Rule 12.510. Summary Judgment

(a) For Claimant. A party seeking to recover on a claim, counterpetition, cross claim, or third-party claim or to obtain a declaratory judgment may move for a summary judgment in that party’s favor on all or any part of it with or without supporting affidavits at any time after the expiration of 20 days from the commencement of the action or after service of a motion for summary judgment by the adverse party.

(b) For Defending Party. A party against whom a claim, counterpetition, crossclaim, or third-party claim is asserted or a declaratory judgment is sought may move for a summary judgment in that party’s favor as to all or any part of it at any time with or without supporting affidavits.

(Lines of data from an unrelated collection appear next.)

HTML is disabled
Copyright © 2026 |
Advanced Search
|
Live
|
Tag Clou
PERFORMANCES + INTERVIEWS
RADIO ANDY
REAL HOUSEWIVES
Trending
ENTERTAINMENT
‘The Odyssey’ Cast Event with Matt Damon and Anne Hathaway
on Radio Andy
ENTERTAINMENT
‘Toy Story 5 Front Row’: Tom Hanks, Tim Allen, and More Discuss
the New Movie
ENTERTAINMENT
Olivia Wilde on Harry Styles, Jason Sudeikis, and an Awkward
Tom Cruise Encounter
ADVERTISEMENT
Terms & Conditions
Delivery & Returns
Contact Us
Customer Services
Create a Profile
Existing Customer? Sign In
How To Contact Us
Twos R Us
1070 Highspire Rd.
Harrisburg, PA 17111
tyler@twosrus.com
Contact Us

(c) Motion and Proceedings Thereon. The motion must state with particularity the grounds on which it is based and the substantial matters of law to be argued and must specifically identify any affidavits, answers to interrogatories, admissions, depositions, and other materials as would be admissible in evidence (“summary judgment evidence”) on which the movant relies. The movant must serve the motion at least 20 days before the time fixed for the hearing, and must also serve at that time any summary judgment evidence on which the movant relies that has not already been filed with the court. The adverse party must identify, by notice served under Florida Rule of Judicial Administration 2.516 at least 5 days prior to the day of the hearing, or delivered no later than 5:00 p.m. 2 business days prior to the day of the hearing, any summary judgment evidence on which the adverse party relies. To the extent that summary judgment evidence has not already been filed with the court, the adverse party must serve a copy on the movant under rule 2.516 at least 5 days prior to the day of the hearing, or by delivery to the movant’s attorney no later than 5:00 p.m. 2 business days prior to the day of the hearing. The judgment sought must be rendered immediately if the pleadings and summary judgment evidence on file show that there is no genuine issue as to any material fact and that the moving party is entitled to a judgment as a matter of law. A summary judgment, interlocutory in character, may be rendered on the issue of liability alone although there is a genuine issue as to the amount of damages.

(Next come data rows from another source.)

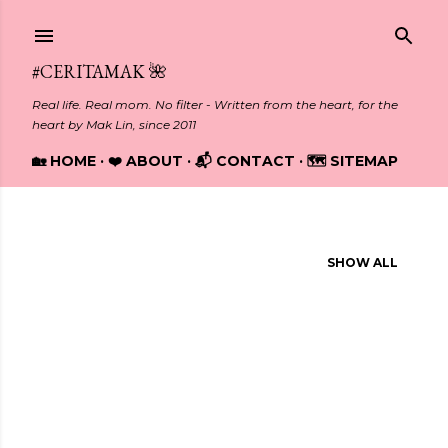
Skip to main content
#CERITAMAK 🌺
Real life. Real mom. No filter - Written from the heart, for the
heart by Mak Lin, since 2011
🏡 HOME
❤️ ABOUT
📬 CONTACT
🗺️ SITEMAP
Showing posts from December, 2024
SHOW ALL
P
o
s
t
s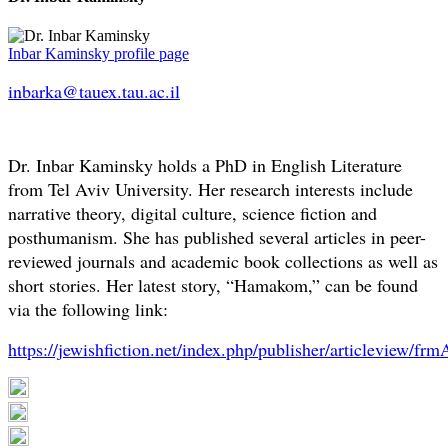
Inbar Kaminsky profile page
inbarka@tauex.tau.ac.il
Dr. Inbar Kaminsky holds a PhD in English Literature
from Tel Aviv University. Her research interests include
narrative theory, digital culture, science fiction and
posthumanism. She has published several articles in peer-
reviewed journals and academic book collections as well as
short stories. Her latest story, “Hamakom,” can be found
via the following link:
https://jewishfiction.net/index.php/publisher/articleview/frm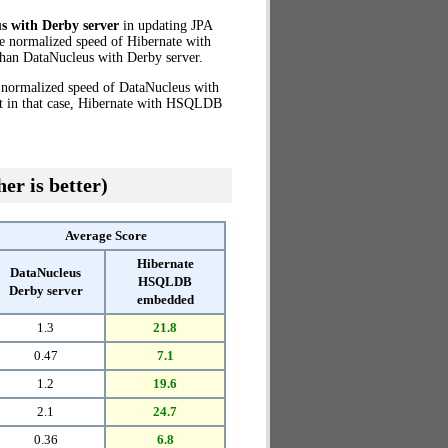
s with Derby server
in updating JPA
he normalized speed of Hibernate with
han DataNucleus with Derby server.
e normalized speed of DataNucleus with
at in that case, Hibernate with HSQLDB
er is better)
Average Score
Hibernate
DataNucleus
HSQLDB
Derby server
embedded
1.3
21.8
0.47
7.1
1.2
19.6
2.1
24.7
0.36
6.8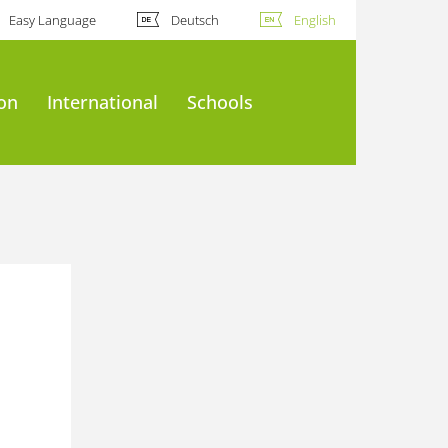
Easy Language
Deutsch
English
ion
International
Schools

(d) Case Not Fully Adjudicated on Motion. On motion under this rule if judgment is not rendered on the whole case or for all the relief asked and a trial or the taking of testimony and a final hearing is necessary, the court at the hearing of the motion, by examining the pleadings and the evidence before it and by interrogating counsel, must ascertain, if practicable, what material facts exist without substantial controversy and what material facts are actually and in good faith controverted. It must then make an order specifying the facts that appear without substantial controversy, including the extent to which the amount of damages or other relief is not in controversy, and directing such further proceedings in the action as are just. On the trial or final hearing of the action the facts so specified shall be deemed established, and the trial or final hearing shall be conducted accordingly.

(e) Form of Affidavits; Further Testimony. Supporting and opposing affidavits must be made on personal knowledge, must set forth such facts as would be admissible in evidence, and must show affirmatively that the affiant is competent to testify to the matters stated therein. Sworn or certified copies of all documents or parts thereof referred to in an affidavit must be attached to it or served with it. The court may permit affidavits to be supplemented or opposed by depositions, answers to interrogatories, or by further affidavits.

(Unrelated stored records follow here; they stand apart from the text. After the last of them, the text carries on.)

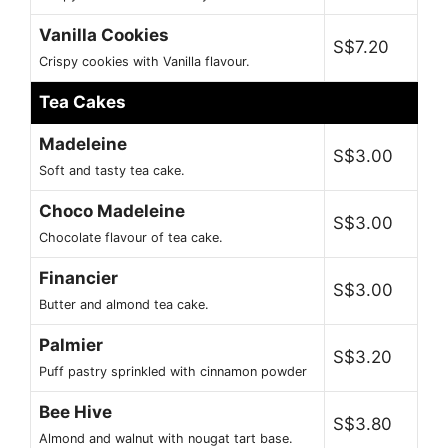
Vanilla Cookies
S$7.20
Crispy cookies with Vanilla flavour.
Tea Cakes
Madeleine
S$3.00
Soft and tasty tea cake.
Choco Madeleine
S$3.00
Chocolate flavour of tea cake.
Financier
S$3.00
Butter and almond tea cake.
Palmier
S$3.20
Puff pastry sprinkled with cinnamon powder
Bee Hive
S$3.80
Almond and walnut with nougat tart base.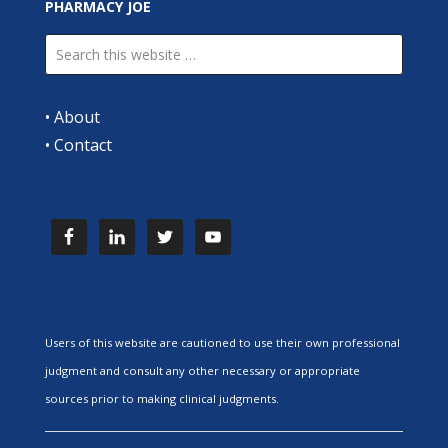
PHARMACY JOE
•
About
•
Contact
Users of this website are cautioned to use their own professional
judgment and consult any other necessary or appropriate
sources prior to making clinical judgments.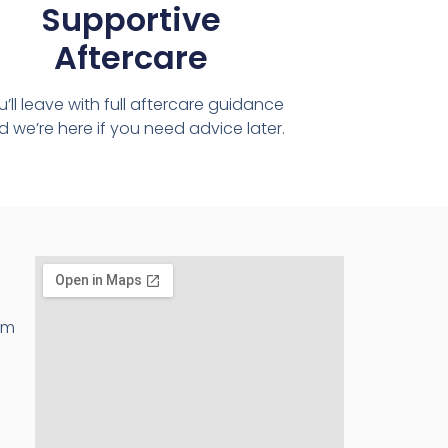
Supportive
Aftercare
u’ll leave with full aftercare guidance
 we’re here if you need advice later.
pm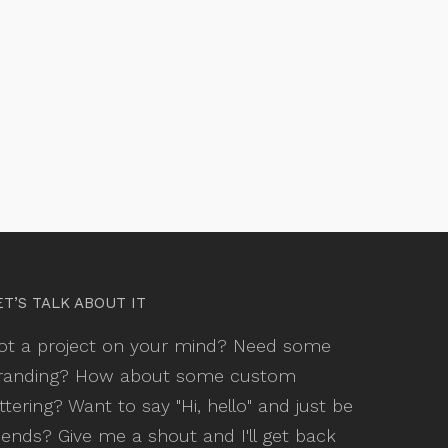
ET’S TALK ABOUT IT
ot a project on your mind? Need some
randing? How about some custom
ettering? Want to say "Hi, hello" and just be
riends? Give me a shout and I'll get back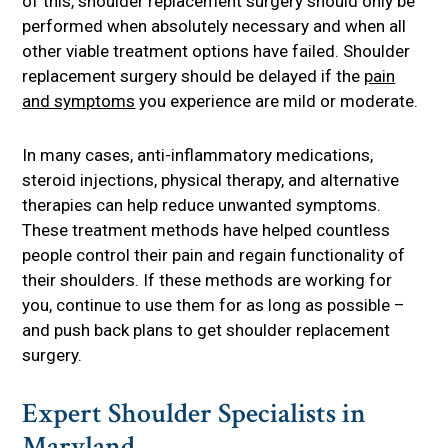
of this, shoulder replacement surgery should only be
performed when absolutely necessary and when all
other viable treatment options have failed. Shoulder
replacement surgery should be delayed if the
pain
and symptoms
you experience are mild or moderate.
In many cases, anti-inflammatory medications,
steroid injections, physical therapy, and alternative
therapies can help reduce unwanted symptoms.
These treatment methods have helped countless
people control their pain and regain functionality of
their shoulders. If these methods are working for
you, continue to use them for as long as possible –
and push back plans to get shoulder replacement
surgery.
Expert Shoulder Specialists in
Maryland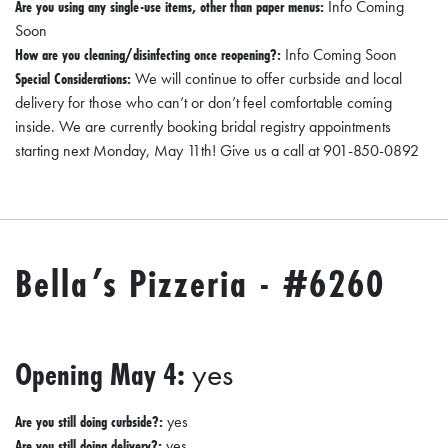
Are you using any single-use items, other than paper menus:
Info Coming
Soon
How are you cleaning/disinfecting once reopening?:
Info Coming Soon
Special Considerations:
We will continue to offer curbside and local
delivery for those who can’t or don’t feel comfortable coming
inside. We are currently booking bridal registry appointments
starting next Monday, May 11th! Give us a call at 901-850-0892
Bella’s Pizzeria - #6260
Opening May 4:
yes
Are you still doing curbside?:
yes
Are you still doing delivery?:
yes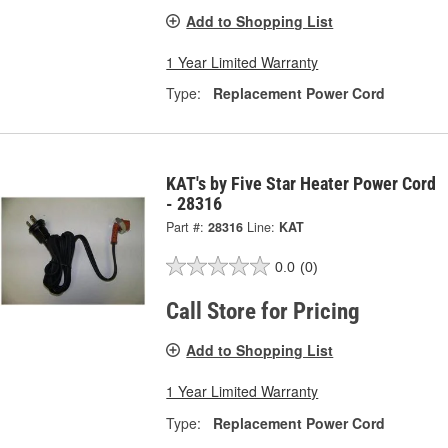
Add to Shopping List
1 Year Limited Warranty
Type:
Replacement Power Cord
KAT's by Five Star Heater Power Cord
- 28316
Part #:
28316
Line:
KAT
0.0
(0)
Call Store for Pricing
Add to Shopping List
1 Year Limited Warranty
Type:
Replacement Power Cord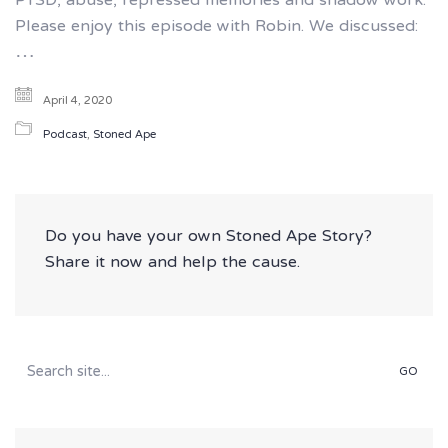
PTSD, abuse, repressed memories and shadow work.
Please enjoy this episode with Robin. We discussed:
…
April 4, 2020
Podcast
,
Stoned Ape
Do you have your own Stoned Ape Story?
Share it now and help the cause.
Search
for: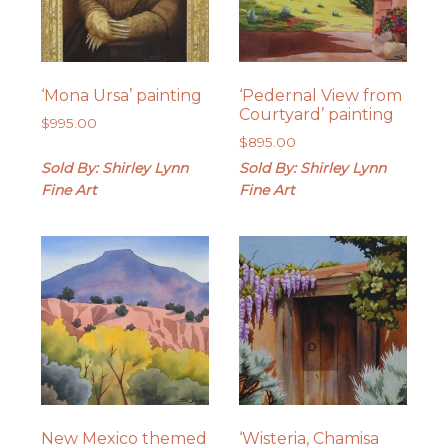
‘Mona Ursa’ painting
‘Pedernal View from
Courtyard’ painting
$
995.00
$
895.00
Sold By: Shirley Lynn
Sold By: Shirley Lynn
Fine Art
Fine Art
New Mexico themed
‘Wisteria, Chamisa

(f) When Affidavits Are Unavailable. If it appears from the affidavits of a party opposing the motion that the party cannot for reasons stated present by affidavit facts essential to justify opposition, the court may refuse the application for judgment or may order a continuance to permit affidavits to be obtained or depositions to be taken or discovery to be had or may make such other order as is just.

(g) Affidavits Made in Bad Faith. If it appears to the satisfaction of the court at any time that any of the affidavits presented under this rule are presented in bad faith or solely for the purpose of delay, the court must immediately order the party employing them to pay to the other party the amount of the reasonable expenses which the filing of the affidavits caused the other party to incur, including reasonable attorneys’ fees, and any offending party or attorney may be adjudged guilty of contempt.